Run npm run deploy or npm run deploy <environment>.

  1. When you run deploy, current repository HEAD will be build and zipped into a tarball archive
  2. The tarball is uploaded to server over SSH and extracted into a temporary directory
  3. Static folders and files like uploads are symlinked into this temporary directory
  4. Finally, the live current directory is renamed to previous and the new temporary directory is renamed to current
  5. Cleanup tasks are run to remove any temporary files from server and local folders

If there's an error with the newly deployed version, you are able to revert to previous deploy by running npm run deploy:revert <environment>.

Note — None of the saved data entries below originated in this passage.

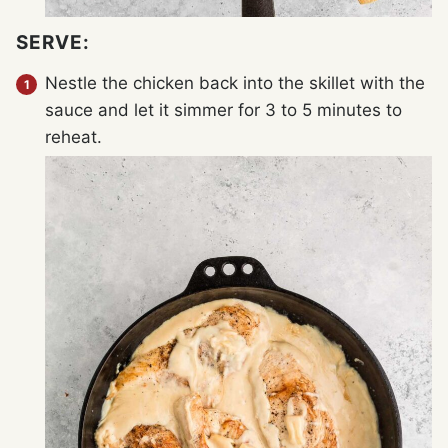
SERVE:
Nestle the chicken back into the skillet with the
sauce and let it simmer for 3 to 5 minutes to
reheat.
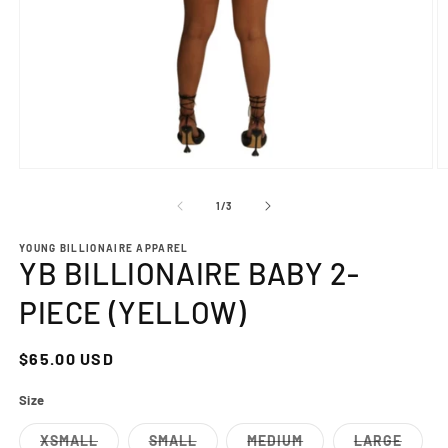
Open
O
media
m
1
2
of
1
/
3
in
in
modal
m
YOUNG BILLIONAIRE APPAREL
YB BILLIONAIRE BABY 2-
PIECE (YELLOW)
Regular
$65.00 USD
price
Size
XSMALL
SMALL
MEDIUM
LARGE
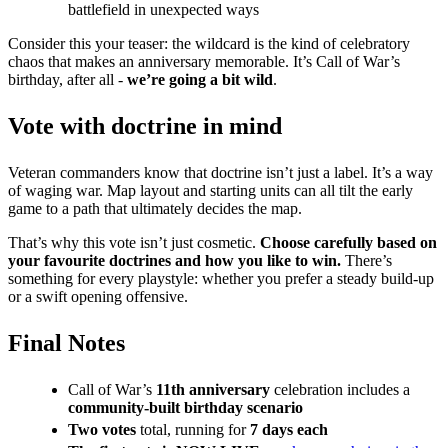
battlefield in unexpected ways
Consider this your teaser: the wildcard is the kind of celebratory
chaos that makes an anniversary memorable. It’s Call of War’s
birthday, after all -
we’re going a bit wild
.
Vote with doctrine in mind
Veteran commanders know that doctrine isn’t just a label. It’s a way
of waging war. Map layout and starting units can all tilt the early
game to a path that ultimately decides the map.
That’s why this vote isn’t just cosmetic.
Choose carefully based on
your favourite doctrines and how you like to win.
There’s
something for every playstyle: whether you prefer a steady build-up
or a swift opening offensive.
Final Notes
Call of War’s
11th anniversary
celebration includes a
community-built birthday scenario
Two votes
total, running for
7 days each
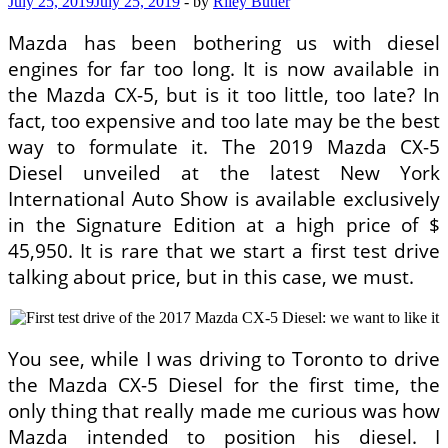
July 25, 2019
July 25, 2019
-
by
Riley Butler
Mazda has been bothering us with diesel
engines for far too long. It is now available in
the Mazda CX-5, but is it too little, too late? In
fact, too expensive and too late may be the best
way to formulate it. The 2019 Mazda CX-5
Diesel unveiled at the latest New York
International Auto Show is available exclusively
in the Signature Edition at a high price of $
45,950. It is rare that we start a first test drive
talking about price, but in this case, we must.
You see, while I was driving to Toronto to drive
the Mazda CX-5 Diesel for the first time, the
only thing that really made me curious was how
Mazda intended to position his diesel. I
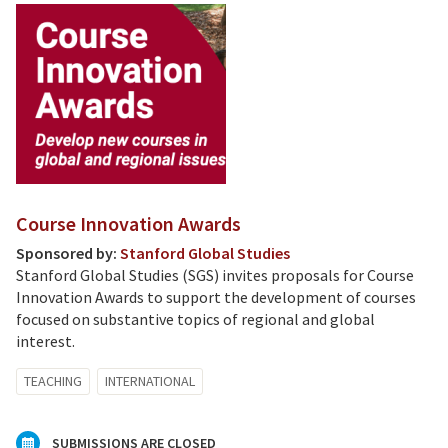
Course Innovation Awards
Sponsored by:
Stanford Global Studies
Stanford Global Studies (SGS) invites proposals for Course
Innovation Awards to support the development of courses
focused on substantive topics of regional and global
interest.
TEACHING
INTERNATIONAL
SUBMISSIONS ARE CLOSED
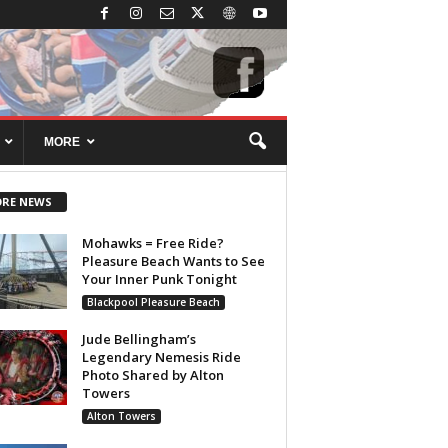
MORE
RE NEWS
Mohawks = Free Ride?
Pleasure Beach Wants to See
Your Inner Punk Tonight
Blackpool Pleasure Beach
Jude Bellingham’s
Legendary Nemesis Ride
Photo Shared by Alton
Towers
Alton Towers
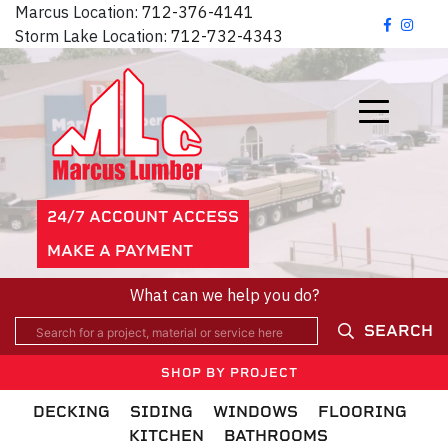
Marcus Location:
712-376-4141
Storm Lake Location:
712-732-4343
24/7 ACCOUNT ACCESS
MAKE A PAYMENT
What can we help you do?
SEARCH
SHOP BY PROJECT
DECKING
SIDING
WINDOWS
FLOORING
KITCHEN
BATHROOMS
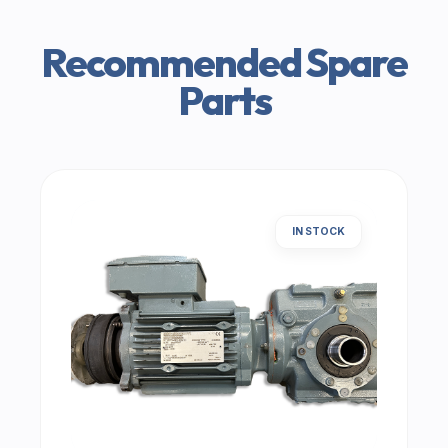
Recommended Spare
Parts
IN STOCK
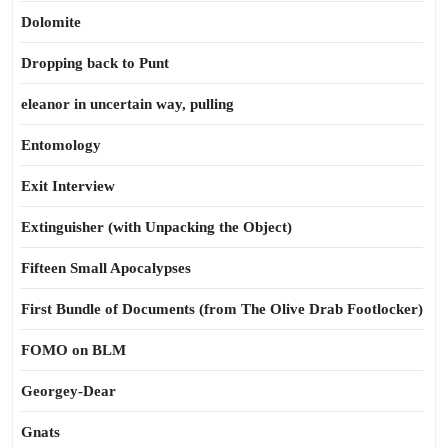
Dolomite
Dropping back to Punt
eleanor in uncertain way, pulling
Entomology
Exit Interview
Extinguisher (with Unpacking the Object)
Fifteen Small Apocalypses
First Bundle of Documents (from The Olive Drab Footlocker)
FOMO on BLM
Georgey-Dear
Gnats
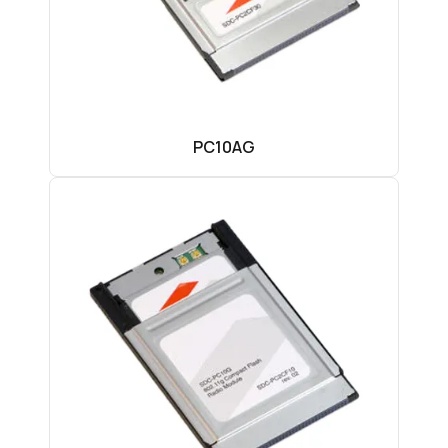
PC10AG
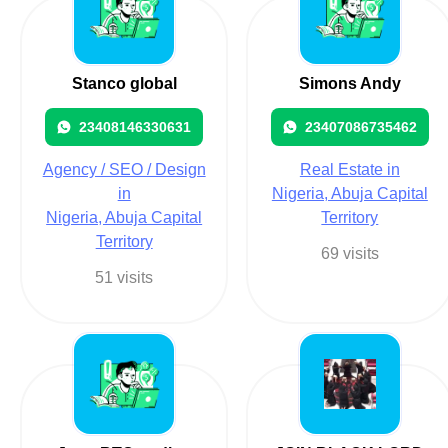
Stanco global
Simons Andy
23408146330631
23407086735462
Agency / SEO / Design
Real Estate in
in
Nigeria, Abuja Capital
Nigeria, Abuja Capital
Territory
Territory
69 visits
51 visits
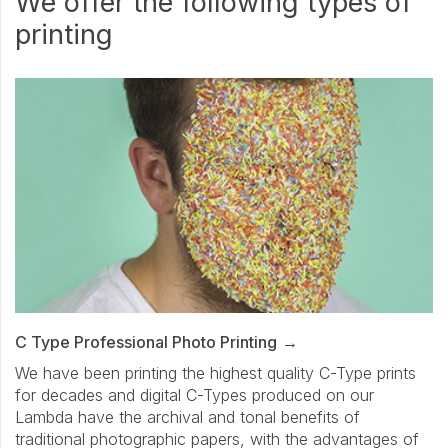
We offer the following types of
printing
C Type Professional Photo Printing
We have been printing the highest quality C-Type prints
for decades and digital C-Types produced on our
Lambda have the archival and tonal benefits of
traditional photographic papers, with the advantages of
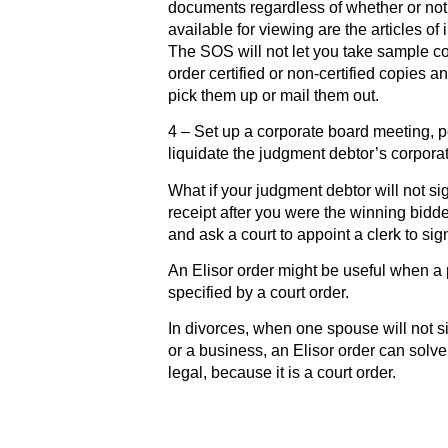
documents regardless of whether or not
available for viewing are the articles of
The SOS will not let you take sample co
order certified or non-certified copies an
pick them up or mail them out.
4 – Set up a corporate board meeting, p
liquidate the judgment debtor’s corpora
What if your judgment debtor will not si
receipt after you were the winning bidder
and ask a court to appoint a clerk to sig
An Elisor order might be useful when a 
specified by a court order.
In divorces, when one spouse will not s
or a business, an Elisor order can solv
legal, because it is a court order.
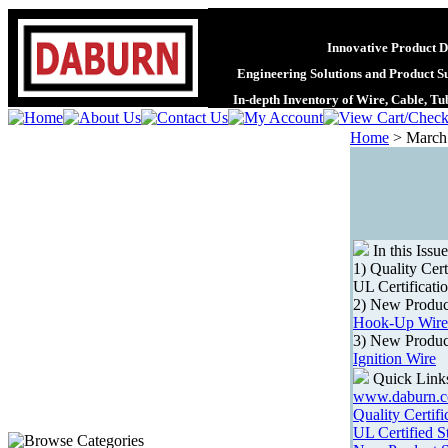
Innovative Product D
Engineering Solutions and Product S
In-depth Inventory of Wire, Cable, T
Home
>
March
In this Issue
1) Quality Cert
UL Certificati
2) New Produc
Hook-Up Wire
3) New Produc
Ignition Wire
Quick Link
www.daburn.
Quality Certifi
UL Certified S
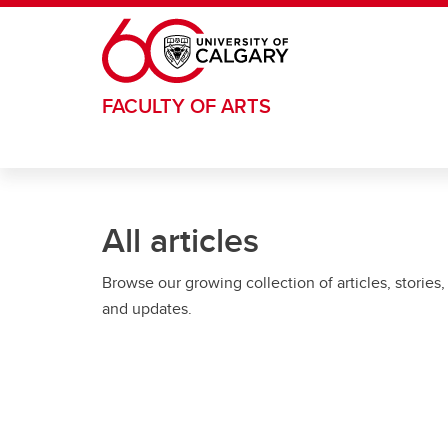
Skip to main content
FACULTY OF ARTS
All articles
Browse our growing collection of articles, stories,
and updates.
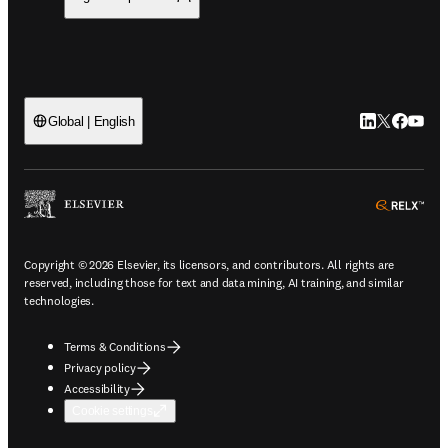
LinkedIn open
Twitter ope
Facebook
YouTub
Global | English
ope
Copyright © 2026 Elsevier, its licensors, and contributors. All rights are
reserved, including those for text and data mining, AI training, and similar
technologies.
Terms & Conditions
Privacy policy
Accessibility
Cookie settings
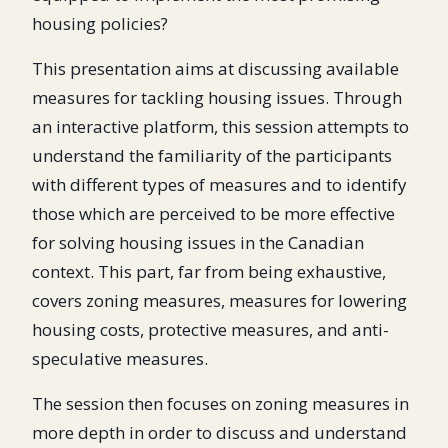
housing policies?
This presentation aims at discussing available
measures for tackling housing issues. Through
an interactive platform, this session attempts to
understand the familiarity of the participants
with different types of measures and to identify
those which are perceived to be more effective
for solving housing issues in the Canadian
context. This part, far from being exhaustive,
covers zoning measures, measures for lowering
housing costs, protective measures, and anti-
speculative measures.
The session then focuses on zoning measures in
more depth in order to discuss and understand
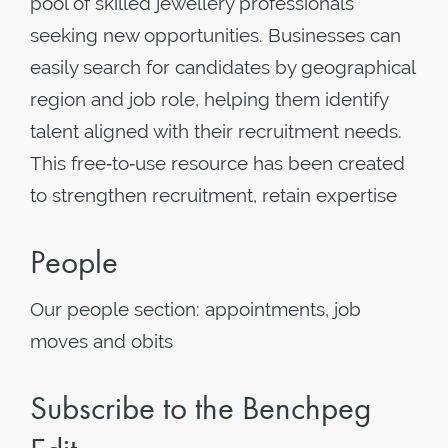
pool of skilled jewellery professionals
seeking new opportunities. Businesses can
easily search for candidates by geographical
region and job role, helping them identify
talent aligned with their recruitment needs.
This free‑to‑use resource has been created
to strengthen recruitment, retain expertise
People
Our people section: appointments, job
moves and obits
Subscribe to the Benchpeg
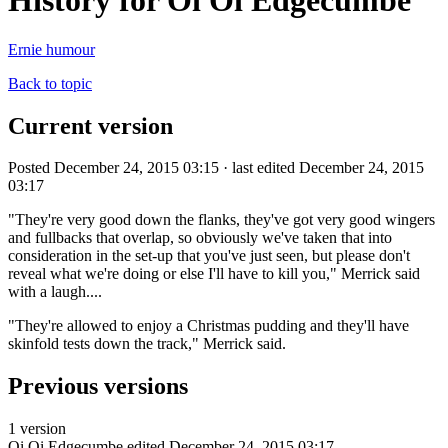
History for Oi Oi Edgecumbe
Ernie humour
Back to topic
Current version
Posted December 24, 2015 03:15 · last edited December 24, 2015
03:17
"They're very good down the flanks, they've got very good wingers
and fullbacks that overlap, so obviously we've taken that into
consideration in the set-up that you've just seen, but please don't
reveal what we're doing or else I'll have to kill you," Merrick said
with a laugh....
"They're allowed to enjoy a Christmas pudding and they'll have
skinfold tests down the track," Merrick said.
Previous versions
1 version
Oi Oi Edgecumbe
edited December 24, 2015 03:17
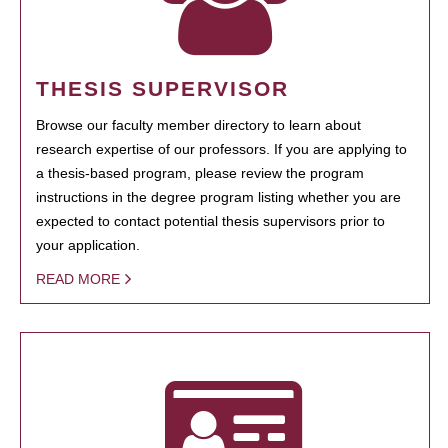
THESIS SUPERVISOR
Browse our faculty member directory to learn about
research expertise of our professors. If you are applying to
a thesis-based program, please review the program
instructions in the degree program listing whether you are
expected to contact potential thesis supervisors prior to
your application.
READ MORE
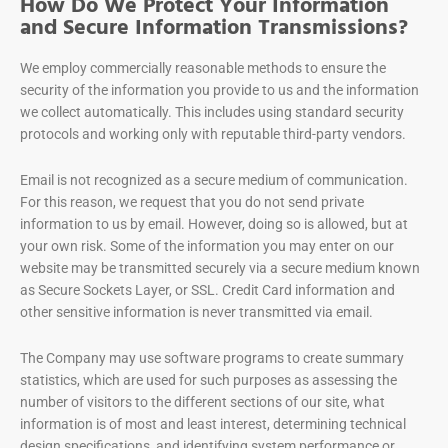
How Do We Protect Your Information
and Secure Information Transmissions?
We employ commercially reasonable methods to ensure the
security of the information you provide to us and the information
we collect automatically. This includes using standard security
protocols and working only with reputable third-party vendors.
Email is not recognized as a secure medium of communication.
For this reason, we request that you do not send private
information to us by email. However, doing so is allowed, but at
your own risk. Some of the information you may enter on our
website may be transmitted securely via a secure medium known
as Secure Sockets Layer, or SSL. Credit Card information and
other sensitive information is never transmitted via email.
The Company may use software programs to create summary
statistics, which are used for such purposes as assessing the
number of visitors to the different sections of our site, what
information is of most and least interest, determining technical
design specifications, and identifying system performance or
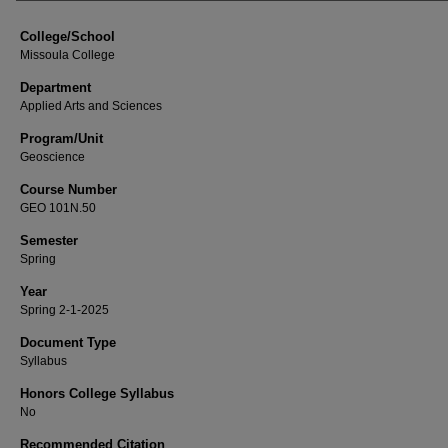
College/School
Missoula College
Department
Applied Arts and Sciences
Program/Unit
Geoscience
Course Number
GEO 101N.50
Semester
Spring
Year
Spring 2-1-2025
Document Type
Syllabus
Honors College Syllabus
No
Recommended Citation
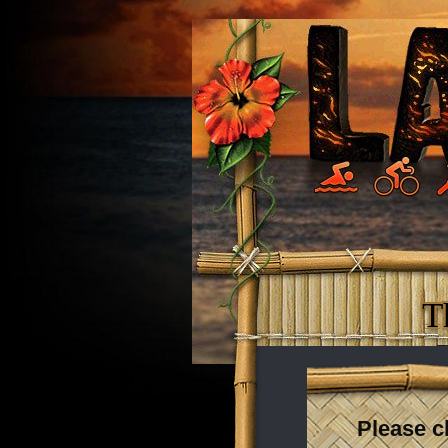
T
Please c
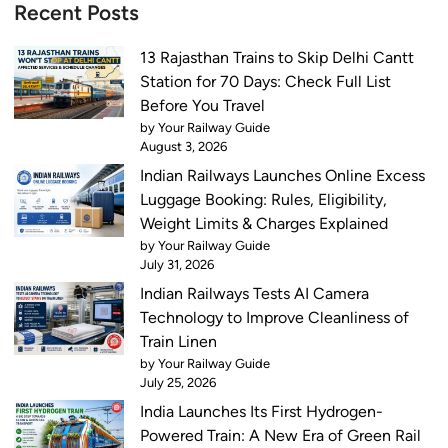
l
Recent Posts
:
e
T
f
13 Rajasthan Trains to Skip Delhi Cantt
o
o
Station for 70 Days: Check Full List
p
r
Before You Travel
1
N
by Your Railway Guide
0
August 3, 2026
e
I
Indian Railways Launches Online Excess
x
n
Luggage Booking: Rules, Eligibility,
t
d
Weight Limits & Charges Explained
T
i
by Your Railway Guide
w
a
July 31, 2026
o
n
Indian Railways Tests AI Camera
M
R
Technology to Improve Cleanliness of
o
a
Train Linen
n
i
by Your Railway Guide
t
l
July 25, 2026
h
w
India Launches Its First Hydrogen-
s
a
Powered Train: A New Era of Green Rail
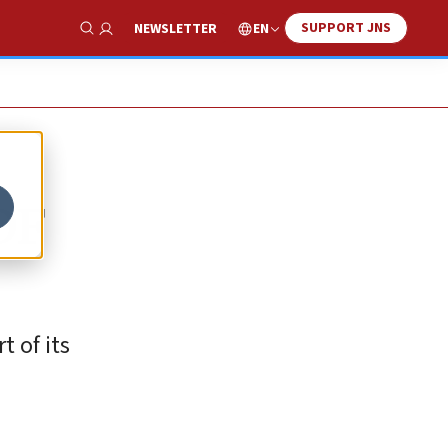
SUPPORT JNS
EN
NEWSLETTER
Show Search
DF
t of its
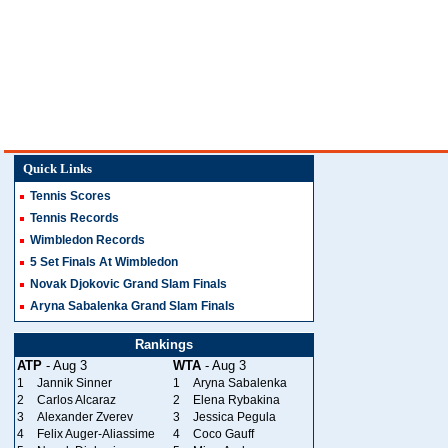
Quick Links
Tennis Scores
Tennis Records
Wimbledon Records
5 Set Finals At Wimbledon
Novak Djokovic Grand Slam Finals
Aryna Sabalenka Grand Slam Finals
Rankings
ATP
- Aug 3
WTA
- Aug 3
1
Jannik Sinner
1
Aryna Sabalenka
2
Carlos Alcaraz
2
Elena Rybakina
3
Alexander Zverev
3
Jessica Pegula
4
Felix Auger-Aliassime
4
Coco Gauff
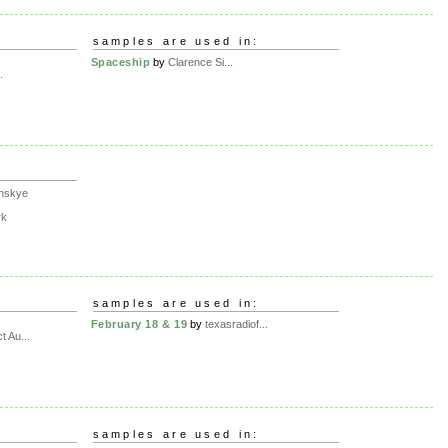
samples are used in:
Spaceship
by
Clarence Si...
.
nskye
rk
samples are used in:
February 18 & 19
by
texasradiof...
t Au...
samples are used in:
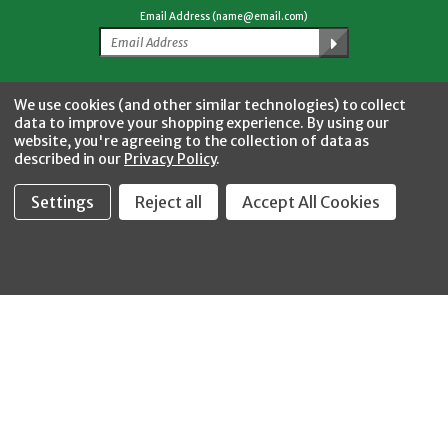
Email Address (name@email.com)
Facebook
Twitter
YouTube
Instagram
CONNECT WITH US
We use cookies (and other similar technologies) to collect
data to improve your shopping experience.
By using our
website, you're agreeing to the collection of data as
described in our
Privacy Policy
.
Settings
Reject all
Accept All Cookies
Fastool Inc.
1197 Electric Ave
Wayland, MI 49348
888-654-8898
orders@fastoolnow.com
Mon - Fri 8:00AM - 4:00 PM (EST)
SHOP
CUSTOMER SERVICE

If your server is correctly configured, the deployment scripts will never require root (or sudo) to any command or part of the file system.

Deploy configuration

Edit config/scripts/deploy-config.js.

  • defaultDeployEnv - default environment to deploy to. Needs an entry in deployEnvSSH and deployEnvPaths
  • deployEnvSSH - SSH connection parameters for all environments you want to deploy too
  • deployEnvPaths - Path to directory where you want to deploy the files to for all environments

If your server requires public key authentication, locally the key needs to be managed by an SSH agent so that NodeJS can access it through the SSH_AUTH_SOCK environment variable.

First deploy

  1. Create a writable (for the SSH user) directory on the server where you want to store the files. This should be the path set in deployEnvPaths in config/scripts/deploy-config.js.
  2. On development machine run npm run deploy:init or npm run deploy:init [environment]. This will create the needed directory structure.
  3. Configure the web server to serve from <directory_from_step_1>/current/web.
  4. Visit your website. If everything is correct you should see a phpinfo() page.
  5. Create the database:
$ mysql -u root -p
create database mywebsitedb;
grant all privileges on mywebsitedb.* to 'dbuser'@'localhost' identified by 'some_password';
flush privileges;
\q
  1. Dump local database and import it on the server: wp db export - | ssh user@host -p 54321 'mysql -u dbuser -psome_password mywebsitedb' (run this locally, the -p<password> is intentionally without space after -p).
  2. Set up the environment in <directory_from_step_1>/static/.env.
  3. Make <directory_from_step_1>/static/uploads writable for the PHP process group:
chown user:www-data uploads # you might need to sudo this
chmod g+w uploads
  1. Finally, deploy the code: npm run deploy or npm run deploy [environment].

Deploying and reverting

All commands support optional environment. If you don't specify it, the default from config/scripts/deploy-config.js will be used.

  • npm run deploy [environment] will deploy the current Git HEAD to environment. If you leave out the environment, the defaultDeployEnv will be used.
  • npm run deploy:revert [environment] allows you to revert 1 time to previously deployed release.

If you need more flexibility, you can extend the deploy scripts or look into a dedicated deploy tool.